Matt is also allegedly a fun guy according to TheShadowBrokers. Another trivia fact about Matt: He loves hummus asli.
Principal Security PM lead, Windows Cyber Defense, Microsoft
Tomer Teller is a Principal Security PM lead at the Microsoft Windows Cyber Defense group. Prior to his work at Microsoft, Teller was the Security Innovations Research Manager and Corporate Technical Spokesperson at Check Point.
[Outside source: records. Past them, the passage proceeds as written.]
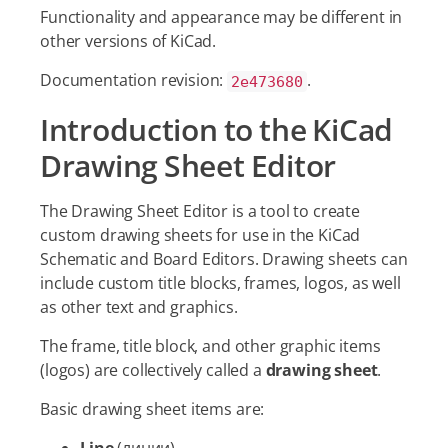
Functionality and appearance may be different in
other versions of KiCad.
Documentation revision:
.
2e473680
Introduction to the KiCad
Drawing Sheet Editor
The Drawing Sheet Editor is a tool to create
custom drawing sheets for use in the KiCad
Schematic and Board Editors. Drawing sheets can
include custom title blocks, frames, logos, as well
as other text and graphics.
The frame, title block, and other graphic items
(logos) are collectively called a
drawing sheet
.
Basic drawing sheet items are: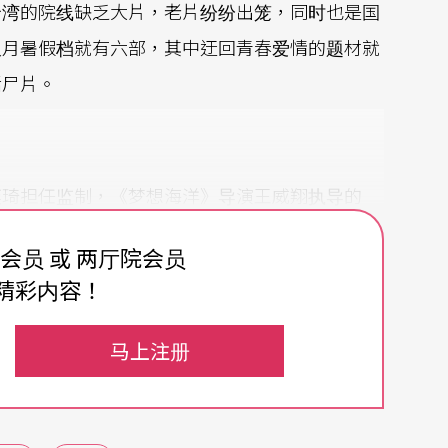
台湾的院线缺乏大片，老片纷纷出笼，同时也是国
八月暑假档就有六部，其中迂回青春爱情的题材就
活尸片。
奕琦担任监制，《梦想海洋》导演王威翔执导的
放进了片名，以写实倒叙的方式让电影一开始就是
费会员 或 两厅院会员
渝屏饰演的校园亲善大使，与林辉瑝饰演的校园风
精彩内容！
寡言的转学生吴允蘅初来乍到，却意外受到男主角
马上注册
手段，女孩之间的心机手段，社群间的霸凌、被偷
播、偷拍、肉搜，少男少女们的校园小圈圈不再平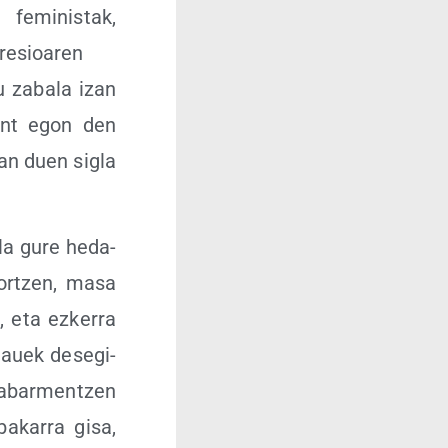
 femi­nis­tak,
re­sioa­ren
du zaba­la izan
sent egon den
ean duen sigla
a­la gure heda­
 sor­tzen, masa
ta, eta ezke­rra
 hauek desegi­
nabar­men­tzen
baka­rra gisa,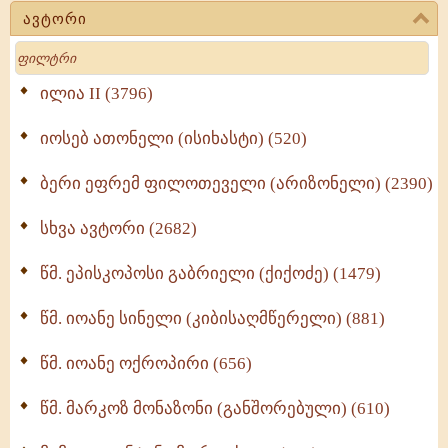
(723)
ავტორი
მოძღვრის ძალზე სასარგებლო რჩევები
Search
მრევლისათვის (545)
Wisdomge (514)
ილია II (3796)
იოსებ ათონელი (ისიხასტი) (520)
ქადაგებანი გაბრიელ ეპისკოპოსისა - II ტომი
(370)
ბერი ეფრემ ფილოთეველი (არიზონელი) (2390)
სულიერი ცხოვრების სახელმძღვანელო -
ნაწილი II (369)
სხვა ავტორი (2682)
ღმერთი და ადამიანები (287)
წმ. ეპისკოპოსი გაბრიელი (ქიქოძე) (1479)
ბერის დიადემა (278)
წმ. იოანე სინელი (კიბისაღმწერელი) (881)
მონაზვნური გამოცდილების გადმოცემა (273)
წმ. იოანე ოქროპირი (656)
ოთხი ასეული თავი სიყვარულის შესახებ (259)
წმ. მარკოზ მონაზონი (განშორებული) (610)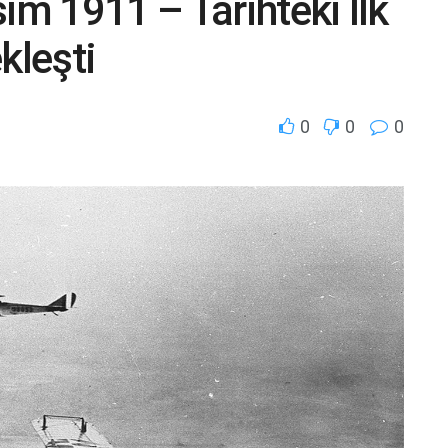
ım 1911 – Tarihteki İlk
kleşti
0
0
0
He has been an active speaker at industry conferences and presented his work at Black Hat, Blue Hat, RSA and OWASP. Teller holds a B.Sc. in computer science and is a proud owner of multiple patents in the field of exploit mitigations and threat detection.
Partner Director of OS Security, Microsoft
David Weston is the Partner Director of OS security at Microsoft where he is responsible for the security engineering of Windows, Windows Server, and the Azure OS as well as the Offensive Security Research Team (AKA the Windows REDTEAM).
Before leading security engineering in Windows, Davis lead the security research team for Microsoft Defender ATP the team responsible for detecting and responding to global adversaries. David has been with Microsoft since Windows 7, holding many different security roles in mitigation design, penetration testing, malware analysis, and threat intelligence. In addition to his engineering work, David is also an accomplished security researcher presenting his work at numerous security conferences including Blackhat and Defcon.
ProcessSubmissions that highlight original and innovative research, tools, vulnerabilities, etc. will be given priority.
We recommend submitting as early as possible as slots are super limited.
Authors will be contacted directly if review board members have any questions about a submission.
Once the review process is complete, all authors will receive a confirmation of acceptance or rejection (by Dec 12, 2019).
Don’t be bummed if your talk is rejected! We have year-round BlueHat events and may contact you with other options.
Regardless of the outcome – we truly appreciate your contribution to BlueHat IL and the security community.